For a broader look at how all these pieces fit together into a complete algorithm, how to read a Rubik's Cube algorithm walks through the process step by step.

Frequently Asked Questions

Is R2 the same as doing R and then R again?

In effect, yes, two clockwise quarter-turns land in the same place as one 180-degree turn. In practice, experienced solvers treat R2 as a single fluid motion rather than two separate moves. The notation signals the destination, not the number of hand movements you make.

Does direction matter for double turns?

No. Since you are rotating 180 degrees, clockwise and counterclockwise arrive at the same position. That is why you will rarely see R2' written in an algorithm, it would be redundant. The 2 by itself is enough.

What is the difference between r and Rw?

Nothing. They are two different ways of writing the same move. Older algorithm databases often use the capital-letter-plus-w format (Rw), while more recent resources and some software use the lowercase format (r). Learn to recognize both and you will be able to read algorithms from any source.

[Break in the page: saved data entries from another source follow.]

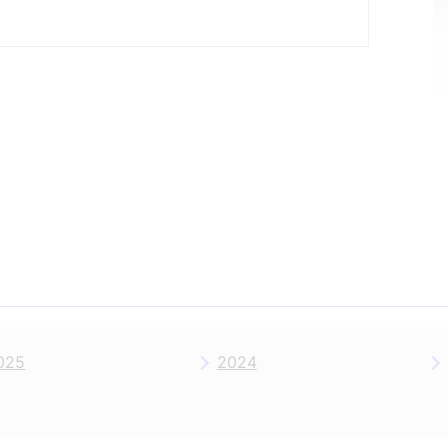
025
2024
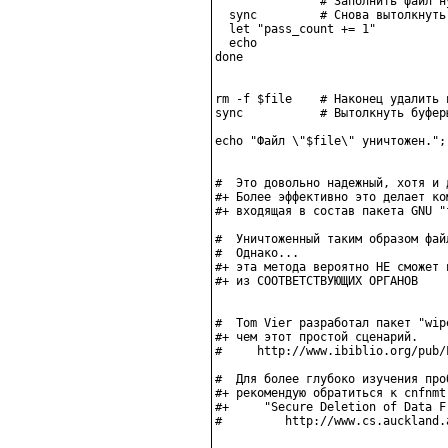
               # Заполнить файл ну
  sync         # Снова вытолкнуть 
  let "pass_count += 1"

  echo

done

rm -f $file    # Наконец удалить 
sync           # Вытолкнуть буфер
echo "Файл \"$file\" уничтожен."; 
#  Это довольно надежный, хотя и 
#+ Более эффективно это делает ко
#+ входящая в состав пакета GNU "f
#  Уничтоженный таким образом фай
#  Однако...

#+ эта метода вероятно НЕ сможет 
#+ из СООТВЕТСТВУЮЩИХ ОРГАНОВ

#  Tom Vier разработал пакет "wip
#+ чем этот простой сценарий.

#     http://www.ibiblio.org/pub/
#  Для более глубоко изучения про
#+ рекомендую обратиться к cnfnmt
#+     "Secure Deletion of Data F
#         http://www.cs.auckland.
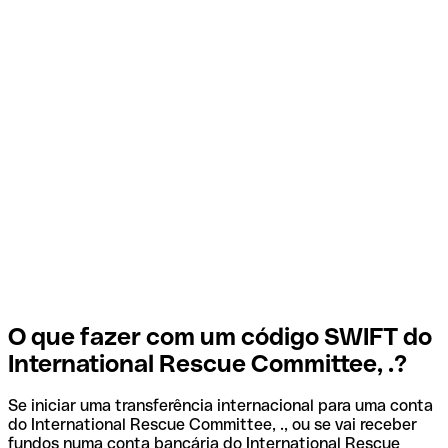
O que fazer com um código SWIFT do
International Rescue Committee, .?
Se iniciar uma transferência internacional para uma conta
do International Rescue Committee, ., ou se vai receber
fundos numa conta bancária do International Rescue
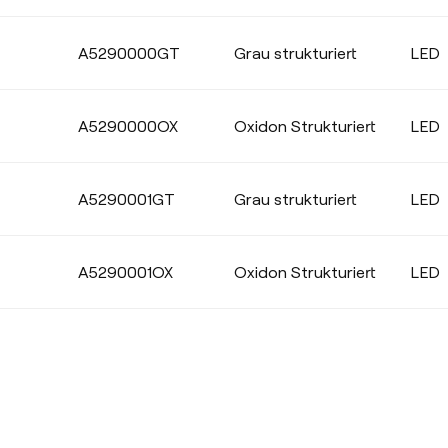
A5290000GT
Grau strukturiert
LED
Wählen
A5290000OX
Oxidon Strukturiert
LED
A5290001GT
Grau strukturiert
LED
A5290001OX
Oxidon Strukturiert
LED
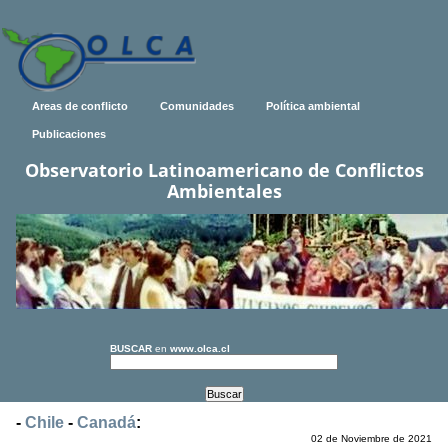
Areas de conflicto
Comunidades
Política ambiental
Publicaciones
Observatorio Latinoamericano de Conflictos
Ambientales
BUSCAR
en
www.olca.cl
-
Chile
-
Canadá
:
02 de Noviembre de 2021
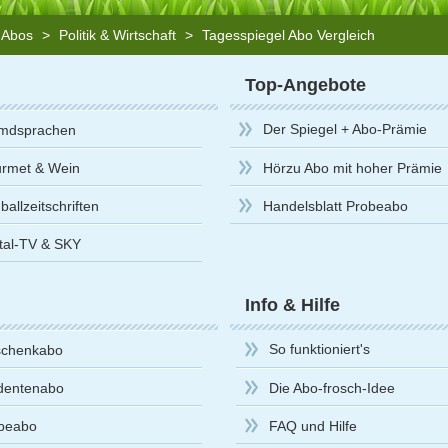
n Abos
>
Politik & Wirtschaft
>
Tagesspiegel Abo Vergleich
Top-Angebote
Der Spiegel + Abo-Prämie
mdsprachen
rmet & Wein
Hörzu Abo mit hoher Prämie
allzeitschriften
Handelsblatt Probeabo
ital-TV & SKY
Info & Hilfe
So funktioniert's
chenkabo
dentenabo
Die Abo-frosch-Idee
beabo
FAQ und Hilfe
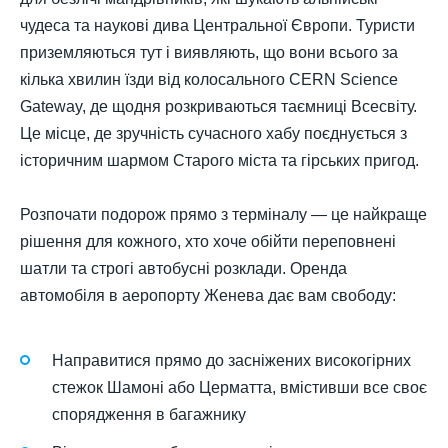
чудеса та наукові дива Центральної Європи. Туристи
приземляються тут і виявляють, що вони всього за
кілька хвилин їзди від колосального CERN Science
Gateway, де щодня розкриваються таємниці Всесвіту.
Це місце, де зручність сучасного хабу поєднується з
історичним шармом Старого міста та гірських пригод.
Розпочати подорож прямо з терміналу — це найкраще
рішення для кожного, хто хоче обійти переповнені
шатли та строгі автобусні розклади. Оренда
автомобіля в аеропорту Женева дає вам свободу:
Направитися прямо до засніжених високогірних
стежок Шамоні або Церматта, вмістивши все своє
спорядження в багажнику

When will I actually use wide moves?

Wide moves appear regularly in intermediate and advanced methods, especially for solving the last layer quickly. In the basic beginner method, you may not need them at all, but you will start seeing them in guides the moment you look at methods like CFOP. Knowing what the notation means now saves confusion later.

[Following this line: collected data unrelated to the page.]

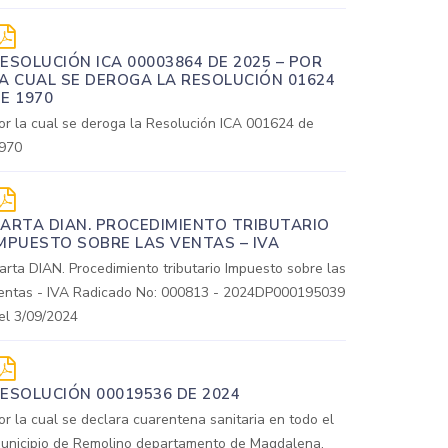
ESOLUCIÓN ICA 00003864 DE 2025 – POR
A CUAL SE DEROGA LA RESOLUCIÓN 01624
E 1970
or la cual se deroga la Resolución ICA 001624 de
970
ARTA DIAN. PROCEDIMIENTO TRIBUTARIO
MPUESTO SOBRE LAS VENTAS – IVA
arta DIAN. Procedimiento tributario Impuesto sobre las
entas - IVA Radicado No: 000813 - 2024DP000195039
el 3/09/2024
ESOLUCIÓN 00019536 DE 2024
or la cual se declara cuarentena sanitaria en todo el
unicipio de Remolino departamento de Magdalena,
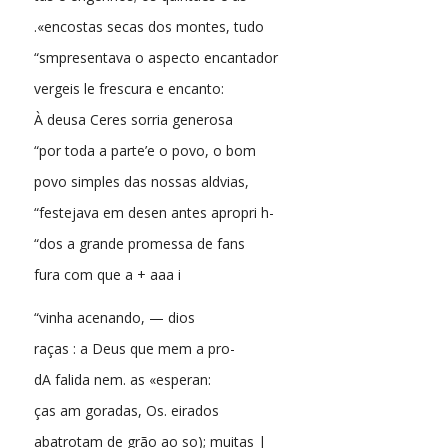
.«encostas secas dos montes, tudo
“smpresentava o aspecto encantador
vergeis le frescura e encanto:
À deusa Ceres sorria generosa
“por toda a parte’e o povo, o bom
povo simples das nossas aldvias,
“festejava em desen antes apropri h-
“dos a grande promessa de fans
fura com que a + aaa i
“vinha acenando, — dios
raças : a Deus que mem a pro-
dA falida nem. as «esperan:
ças am goradas, Os. eirados
abatrotam de grão ao so); muitas |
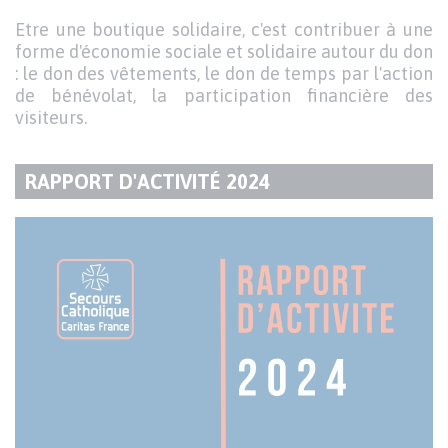
Etre une boutique solidaire, c'est contribuer à une
forme d'économie sociale et solidaire autour du don
: le don des vêtements, le don de temps par l'action
de bénévolat, la participation financière des
visiteurs.
RAPPORT D'ACTIVITÉ 2024
TITRE
DU
Publication
Visuel
PARAGRAPHE
de
couverture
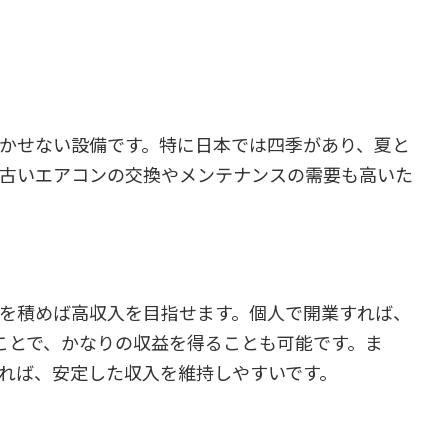
かせない設備です。特に日本では四季があり、夏と
古いエアコンの交換やメンテナンスの需要も高いた
を積めば高収入を目指せます。個人で開業すれば、
ことで、かなりの収益を得ることも可能です。ま
れば、安定した収入を維持しやすいです。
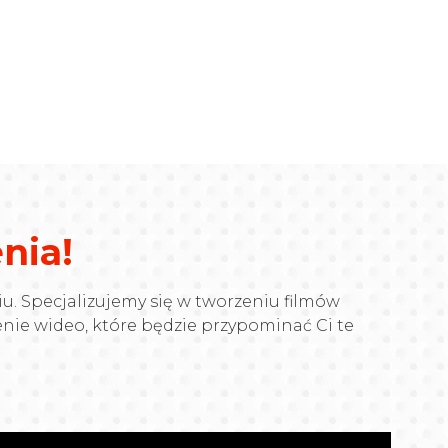
nia!
u. Specjalizujemy się w tworzeniu filmów
zenie wideo, które będzie przypominać Ci te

Are slice moves the same as wide moves?

Not exactly. A wide move (r, Rw) turns two layers that include an outer face. A slice move (M, E, S) turns only the middle layer and does not include any outer face. The practical difference: a wide move and its corresponding slice move can combine to produce the same effect as a single outer face move, but they are distinct moves in algorithms.